Quella che un tempo fu la gigantesca portaerei Minsk (42 mila tonnellate di stazza, 300 metri di lunghezza, la quinta portaerei più grande del mondo nel 1978) si trova ora in Cina trasformata nel punto focale di un parco di divertimenti tematico.

Dopo il tracollo dell'Unione Sovietica, nel 1991, la Minsk venne tolta dalla circolazione senza che avesse mai sparato un solo colpo ostile. E quando la Russia iniziò a svendere sottocosto quel che restava dell'enorme macchina bellica dell'Urss, un paio di uomini d'affari cinesi colsero subito l'occasione al volo. La portaerei venne venduta a una compagnia sudcoreana, che la rivendette a sua volta ai cinesi dopo che la Marina russa l'ebbe spogliata di tutti i sistemi d'arma e delle tecnologie che voleva rimanessero segrete. Per un prezzo stracciato (4 milioni di euro, a cui va però aggiunto un successivo investimento di 22,5 milioni per trasformare la nave in struttura da intrattenimento) i cinesi misero le mani sulla Minsk, il più fulgido dei gioielli della flotta sovietica del Pacifico.

La Minsk è da cinque anni nella lista delle "mete da non perdere" nella città sud-orientale di Shenzhen, vicino a Hong Kong. Dal settembre 2000, quando ha aperto i battenti, è stata visitata da più di cinque milioni di persone, generando entrate per oltre 450 milioni di yuan. Ma se il parco è sempre stato in attivo, la società cui la nave appartiene ha fatto investimenti sbagliati e alla fine il tribunale di Shenzhen ne ha dichiarato la bancarotta. I guadagni di un'eventuale vendita della portaerei potrebbero in parte ripagare il debito, e infatti la Minsk è stata messa all'asta alla fine di marzo: ma i 131 milioni di yuan (14 milioni di euro) richiesti sono stati considerati anche dagli acquirenti più folli un prezzo tutto sommato un tantino eccessivo.

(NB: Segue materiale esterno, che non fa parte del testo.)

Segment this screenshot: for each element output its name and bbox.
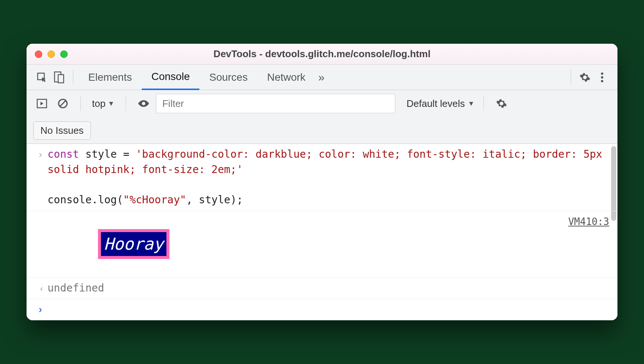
tab-sources[interactable]: Sources — [199, 65, 257, 90]
log-levels-selector[interactable]: Default levels ▼ — [407, 98, 475, 109]
context-label: top — [92, 98, 105, 109]
svg-point-4 — [601, 80, 603, 82]
divider — [73, 70, 73, 85]
console-output: const style = 'background-color: darkblu… — [27, 144, 617, 320]
svg-point-2 — [601, 73, 603, 75]
tab-network[interactable]: Network — [257, 65, 315, 90]
divider — [571, 70, 571, 85]
device-toolbar-icon[interactable] — [50, 69, 68, 86]
console-message: Hooray — [47, 214, 611, 274]
svg-rect-1 — [58, 74, 64, 83]
gutter — [33, 214, 47, 274]
input-chevron-icon — [33, 147, 47, 207]
svg-point-8 — [142, 102, 145, 105]
console-sidebar-toggle-icon[interactable] — [33, 95, 50, 112]
divider — [80, 96, 81, 111]
more-menu-icon[interactable] — [594, 69, 611, 86]
levels-label: Default levels — [407, 98, 465, 109]
tab-console[interactable]: Console — [142, 65, 200, 90]
chevron-down-icon: ▼ — [108, 100, 114, 108]
settings-gear-icon[interactable] — [576, 69, 594, 86]
filter-input[interactable] — [156, 94, 395, 113]
console-return-row: undefined — [27, 278, 617, 299]
titlebar: DevTools - devtools.glitch.me/console/lo… — [27, 44, 617, 65]
divider — [126, 96, 126, 111]
execution-context-selector[interactable]: top ▼ — [90, 98, 117, 109]
source-link[interactable]: VM410:3 — [568, 215, 609, 229]
prompt-chevron-icon — [33, 302, 47, 317]
console-log-row: Hooray VM410:3 — [27, 211, 617, 278]
issues-button[interactable]: No Issues — [33, 121, 91, 140]
window-title: DevTools - devtools.glitch.me/console/lo… — [27, 48, 617, 60]
clear-console-icon[interactable] — [54, 95, 71, 112]
inspect-element-icon[interactable] — [33, 69, 50, 86]
live-expression-eye-icon[interactable] — [135, 95, 152, 112]
console-code[interactable]: const style = 'background-color: darkblu… — [47, 147, 611, 207]
tab-elements[interactable]: Elements — [79, 65, 142, 90]
console-input-row: const style = 'background-color: darkblu… — [27, 144, 617, 211]
svg-point-3 — [601, 76, 603, 78]
console-settings-gear-icon[interactable] — [493, 95, 510, 112]
more-tabs-icon[interactable]: » — [318, 71, 325, 84]
divider — [484, 96, 484, 111]
styled-log-output: Hooray — [98, 229, 169, 259]
chevron-down-icon: ▼ — [468, 100, 475, 108]
devtools-window: DevTools - devtools.glitch.me/console/lo… — [27, 44, 617, 320]
tab-bar: Elements Console Sources Network » — [27, 65, 617, 90]
console-toolbar: top ▼ Default levels ▼ No Issues — [27, 90, 617, 144]
return-value: undefined — [47, 281, 611, 296]
console-prompt-row[interactable] — [27, 299, 617, 320]
svg-line-7 — [60, 101, 66, 107]
console-prompt-input[interactable] — [47, 302, 611, 317]
output-chevron-icon — [33, 281, 47, 296]
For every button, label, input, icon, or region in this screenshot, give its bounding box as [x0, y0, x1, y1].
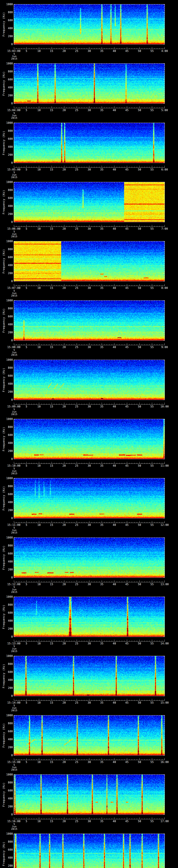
x-tick-label: 20	[62, 701, 66, 704]
y-tick-label: 600	[0, 256, 13, 259]
x-tick-label: 50	[138, 346, 141, 349]
y-tick-label: 600	[0, 730, 13, 733]
x-tick-label: 35	[100, 464, 103, 467]
x-tick-label: 25	[75, 524, 79, 526]
x-tick-label: 25	[75, 761, 79, 764]
x-tick-label: 40	[113, 464, 116, 467]
x-tick-label: 50	[138, 524, 141, 526]
y-tick-label: 600	[0, 434, 13, 436]
date-line: Jun	[12, 825, 17, 828]
y-tick-label: 400	[0, 442, 13, 444]
x-tick-label: 10	[37, 287, 41, 289]
date-line: 5	[13, 586, 15, 588]
x-axis-ruler	[14, 343, 165, 345]
start-time-label: 15:11:00	[7, 524, 21, 526]
end-time-label: 11:00	[160, 464, 169, 467]
start-time-label: 15:07:00	[7, 287, 21, 289]
x-tick-label: 5	[26, 761, 27, 764]
date-line: 5	[13, 823, 15, 825]
x-tick-label: 30	[88, 524, 91, 526]
y-axis-label: Frequency (Hz)	[2, 12, 5, 36]
y-axis-label: Frequency (Hz)	[2, 723, 5, 747]
y-tick-label: 0	[0, 398, 13, 401]
x-tick-label: 30	[88, 346, 91, 349]
x-tick-label: 10	[37, 464, 41, 467]
x-tick-label: 45	[125, 701, 129, 704]
y-tick-label: 0	[0, 517, 13, 520]
x-tick-label: 50	[138, 464, 141, 467]
x-tick-label: 25	[75, 464, 79, 467]
x-tick-label: 15	[50, 701, 53, 704]
y-tick-label: 1000	[0, 832, 13, 835]
x-tick-label: 30	[88, 50, 91, 53]
y-tick-label: 200	[0, 687, 13, 689]
x-tick-label: 15	[50, 405, 53, 408]
spectrogram-canvas	[14, 241, 165, 281]
x-tick-label: 10	[37, 642, 41, 645]
y-tick-label: 400	[0, 323, 13, 326]
y-tick-label: 400	[0, 560, 13, 563]
spectrogram-panel-4: Frequency (Hz) 0200400600800100015:06:00…	[0, 178, 178, 237]
y-tick-label: 800	[0, 663, 13, 665]
x-tick-label: 45	[125, 820, 129, 823]
x-tick-label: 20	[62, 346, 66, 349]
y-tick-label: 600	[0, 374, 13, 377]
x-tick-label: 15	[50, 761, 53, 764]
x-axis-ruler	[14, 758, 165, 760]
y-tick-label: 0	[0, 576, 13, 579]
date-line: 5	[13, 349, 15, 351]
date-line: Jun	[12, 55, 17, 58]
y-tick-label: 200	[0, 746, 13, 749]
x-tick-label: 55	[150, 109, 154, 112]
x-tick-label: 20	[62, 761, 66, 764]
spectrogram-panel-11: Frequency (Hz) 0200400600800100015:13:00…	[0, 592, 178, 652]
x-axis-ruler	[14, 580, 165, 582]
y-tick-label: 1000	[0, 62, 13, 65]
x-tick-label: 35	[100, 346, 103, 349]
spectrogram-panel-10: Frequency (Hz) 0200400600800100015:12:00…	[0, 533, 178, 592]
x-tick-label: 50	[138, 820, 141, 823]
date-line: 5	[13, 764, 15, 766]
x-tick-label: 50	[138, 287, 141, 289]
x-tick-label: 30	[88, 168, 91, 171]
x-tick-label: 45	[125, 50, 129, 53]
y-tick-label: 400	[0, 146, 13, 148]
spectrogram-panel-15: Frequency (Hz) 0200400600800100015:17:00…	[0, 830, 178, 868]
x-tick-label: 35	[100, 642, 103, 645]
x-tick-label: 25	[75, 405, 79, 408]
x-tick-label: 25	[75, 227, 79, 230]
date-line: Jun	[12, 114, 17, 117]
y-axis-label: Frequency (Hz)	[2, 427, 5, 451]
x-tick-label: 50	[138, 50, 141, 53]
x-tick-label: 55	[150, 346, 154, 349]
x-axis-ruler	[14, 817, 165, 819]
y-axis-label: Frequency (Hz)	[2, 368, 5, 392]
date-line: Jun	[12, 233, 17, 235]
x-tick-label: 20	[62, 583, 66, 586]
y-tick-label: 400	[0, 679, 13, 681]
y-tick-label: 400	[0, 86, 13, 89]
spectrogram-canvas	[14, 64, 165, 103]
x-tick-label: 30	[88, 642, 91, 645]
y-tick-label: 600	[0, 612, 13, 614]
date-line: 5	[13, 112, 15, 114]
end-time-label: 13:00	[160, 583, 169, 586]
end-time-label: 9:00	[161, 346, 168, 349]
x-tick-label: 35	[100, 168, 103, 171]
start-time-label: 15:06:00	[7, 227, 21, 230]
x-tick-label: 25	[75, 642, 79, 645]
y-tick-label: 800	[0, 70, 13, 73]
x-tick-label: 15	[50, 524, 53, 526]
date-line: 5	[13, 408, 15, 410]
y-tick-label: 200	[0, 213, 13, 215]
x-tick-label: 30	[88, 287, 91, 289]
y-tick-label: 800	[0, 11, 13, 14]
y-tick-label: 0	[0, 221, 13, 223]
end-time-label: 15:00	[160, 701, 169, 704]
y-tick-label: 200	[0, 391, 13, 393]
x-tick-label: 5	[26, 346, 27, 349]
x-tick-label: 25	[75, 287, 79, 289]
date-line: Jun	[12, 766, 17, 769]
x-axis-ruler	[14, 225, 165, 227]
x-tick-label: 15	[50, 464, 53, 467]
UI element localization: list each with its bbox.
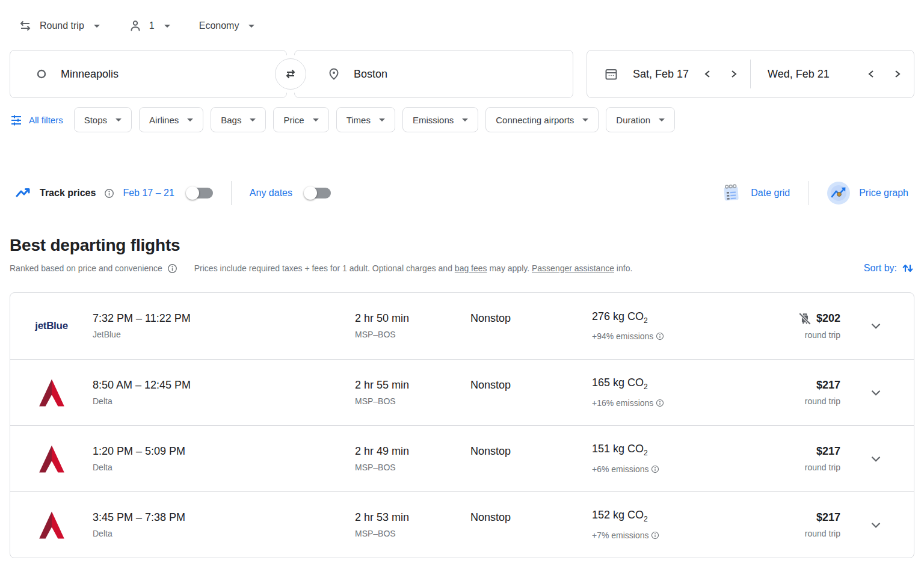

Recentemente gli ambientalisti hanno formalmente chiesto alla società proprietaria di dire addio alla Minsk utilizzandola come barriera artificiale al largo di Sai Kung, a Hong Kong: affondarla incoraggerebbe la crescita di coralli e rigenererebbe la vita acquatica dell'intera costa orientale.

Insomma, difficile dire quale futuro attende la Minsk. Ma nel frattempo lo spettacolo deve continuare. Tanto più che, nella Cina aperta al mercato, già si profila all'orizzonte la temuta concorrenza. Altre portaerei sovietiche sono infatti in procinto di essere tirate fuori dalla naftalina e trasformate in parchi divertimenti…

E chissà che ai cinesi non interessi acquistare un altro glorioso cimelio della grandeur navale, salvandolo dal suo attuale status di “ferro vecchio dei 7 mari”?

Dopo aver vagato senza meta nel Mediterraneo per due anni, l'onorata carriera della portaerei francese Clemenceau, mostro d'acciaio da 265 metri e 24 mila tonnellate, era destinata a terminare la sua esistenza in India: destinazione finale, Alang, distretto di Gujarat, il più grande sito di demolizione navale del mondo.

La Clemenceau doveva però attendere il giudizio della Corte Suprema indiana che avrebbe dovuto decidere se far entrare o meno la nave nelle sue acque territoriali, previo accertamento da parte della Commissione indiana sui rifiuti tossici. La Clemenceau, come tutte le altre navi, porta con sè un vasto campionario di sostanze nocive: vernici a base di piombo, altri metalli pesanti come il cadmio e l'arsenico, componenti elettrici ed equipaggiamenti contenenti bifenile policlorinato (Pcb), un composto altamente tossico utilizzato come refrigerante nei trasformatori e, soprattutto, decine di tonnellate di amianto.

Le autorità egiziane avevano bloccato per tre giorni la portaerei di fronte al canale di Suez, dove gli attivisti di Greenpeace avevano compiuto un'azione dimostrativa per suscitare l'attenzione internazionale e impedire il transito della nave attraverso il Canale in rotta verso l’India.

Solo in extremis la portaerei è stata bloccata al largo delle acque territoriali indiane da una sentenza del Consiglio di Stato francese che ha deciso di smantellare in patria la nave.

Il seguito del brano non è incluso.